FreeBSD gvinum RAID5 on Sparc64

Posted by: admin  :  Category: HA

Not long ago a friend of mine generously donated me a Sun E450 server for use with my current networking projects.

The machine came along with four IBM DDRS34560 hard drives. Since a capacity of 4 GB per drive is not that overwhelming by today’s standards I was looking forward to incorporate them into a RAID5 array.

The operating system of choice to achieve this was FreeBSD/sparc64 6.1-RELEASE (custom-built kernel, Sun E450 SMP Kernel Config).

This howto will not go into too much details. If you want to learn more about this stuff check out the man pages of gvinum, geom and have a look at the FreeBSD handbook, Chapter #19.

#1 Get Some Good Hard Drives

First of all you need to have at least three hard drives to build up a RAID5 plex (this is the term used for arrays in gvinum). It does however not make very much sense to build a RAID5 from three disks, making it a RAID1 with hotspare is a better approach then.
I would use at least four disks (better five) but not more than seven. RAID5 makes heavy parity calculations, so the more disks you have, the longer it will take to spread the parity (don’t do a RAID5 over 14 disks, it is much slower than a RAID0 spanned accross two RAID5’s of seven disks).
Although it’s possible to use hard drives of any size and even make them member of multiple plexes of any kind, I would not recommend to do so. It makes things a bit more complicated.
This is why I choose to always dedicate a single disk to a single plex only, making it (at least to look) similar to what ordinary hardware RAID controllers do.

To get a balanced weight of I/O performance I would also recommend that you always span a plesk accross identical disks. Using multiple disks of different kind could lead to a very unbalanced behaviour.
Imagine what happens if you span a RAID5 accross one 5400 rpm SCSI-1 and two 15k rpm U360 hard drives…

In my case I had four IBM DDRS34560 hard drives to get along.

#2 Hard Drive Partitions

When you have your hard drives ready you should setup the partitions (or disk labels to be correct).

Due to platform specific differences FreeBSD/sparc64 neither has an fdisk nor a bsdlabel command you could work with. The utility of choice to manage the disk label is called ‘sunlabel’.
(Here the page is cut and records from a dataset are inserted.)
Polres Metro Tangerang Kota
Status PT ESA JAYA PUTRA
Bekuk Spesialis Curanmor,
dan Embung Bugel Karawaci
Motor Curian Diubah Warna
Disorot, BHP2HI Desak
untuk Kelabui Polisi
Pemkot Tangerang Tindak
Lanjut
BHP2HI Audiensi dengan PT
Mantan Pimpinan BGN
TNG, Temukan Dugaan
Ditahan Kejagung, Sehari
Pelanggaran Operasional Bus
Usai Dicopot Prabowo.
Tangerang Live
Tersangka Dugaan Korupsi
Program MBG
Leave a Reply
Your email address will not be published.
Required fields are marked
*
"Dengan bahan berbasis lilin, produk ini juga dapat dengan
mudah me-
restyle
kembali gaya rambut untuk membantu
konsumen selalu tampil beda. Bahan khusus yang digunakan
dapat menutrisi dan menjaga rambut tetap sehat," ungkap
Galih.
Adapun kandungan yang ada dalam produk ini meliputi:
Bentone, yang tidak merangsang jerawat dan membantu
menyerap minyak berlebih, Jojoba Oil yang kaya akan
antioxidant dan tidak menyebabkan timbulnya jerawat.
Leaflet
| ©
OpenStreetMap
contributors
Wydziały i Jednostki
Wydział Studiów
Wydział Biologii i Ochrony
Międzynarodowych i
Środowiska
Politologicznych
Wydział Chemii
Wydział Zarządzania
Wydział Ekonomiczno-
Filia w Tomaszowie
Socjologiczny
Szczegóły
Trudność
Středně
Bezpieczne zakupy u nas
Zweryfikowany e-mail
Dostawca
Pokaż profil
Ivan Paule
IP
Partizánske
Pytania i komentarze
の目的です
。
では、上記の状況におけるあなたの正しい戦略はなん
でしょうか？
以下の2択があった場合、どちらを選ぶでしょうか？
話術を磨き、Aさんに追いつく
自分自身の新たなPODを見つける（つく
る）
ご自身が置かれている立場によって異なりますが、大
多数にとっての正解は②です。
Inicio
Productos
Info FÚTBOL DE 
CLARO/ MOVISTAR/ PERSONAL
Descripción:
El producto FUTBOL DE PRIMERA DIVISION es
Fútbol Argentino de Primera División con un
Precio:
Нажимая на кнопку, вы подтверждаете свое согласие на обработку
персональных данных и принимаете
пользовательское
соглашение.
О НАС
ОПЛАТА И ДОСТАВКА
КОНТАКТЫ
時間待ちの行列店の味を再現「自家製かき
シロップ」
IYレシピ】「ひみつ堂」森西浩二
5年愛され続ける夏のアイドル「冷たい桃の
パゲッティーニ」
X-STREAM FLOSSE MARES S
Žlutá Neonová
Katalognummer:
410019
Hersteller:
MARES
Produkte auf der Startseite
First of all initialize all drives with a new disk label (replace DEVICE by your appropriate device name):

sunlabel -w DEVICE auto

Then you should edit the disk label (again, replace DEVICE by your appropriate device name):

sunlabel -e DEVICE

You will certainly notice a difference compared with a disklabel on the i386 platform. Create a new a: partition and start it at offset 1 (the offset is required to allow gvinum meta data to be store on disk). Since sunlabel will only allow to use sector offsets, this will waste more space than what’s actually needed for the meta data though this should not be a concern. Don’t make the mistake to start at offset 0 though, it won’t work out properly.

To set partition a: size take the partition c: size and reduce it by the amount you see in the ‘sectors/cylinder’ header.

# /dev/da2:
text: SUN4.2G cyl 3880 alt 2 hd 16 sec 135
bytes/sector: 512
sectors/cylinder: 2160
sectors/unit: 8380800

8 partitions:
# Size is in sectors.
# Offset is in cylinders.
# size offset tag flag
# ———- ———- ———- —-
a: 8378640 1 unassigned wm
c: 8380800 0 backup wm

Repeat these steps for all future member disks of the RAID5 plex.

If you have all identical disks, you could safely dump the disk label of your first device to a prototype file like this:

sunlabel DEVICE > sunlabel.DEVICE

Then restore the label to your other devices like this:

sunlabel -R NEW_DEVICE sunlabel.DEVICE

#3 Create gvinum RAID5 volume

Next you should create a sample configuration file (eg. /tmp/raid5.conf) for initialization. Consider that the chunk size (261k in the example) should not be a power of 2, otherwise you filesystem super blocks might end up on the same physical disk.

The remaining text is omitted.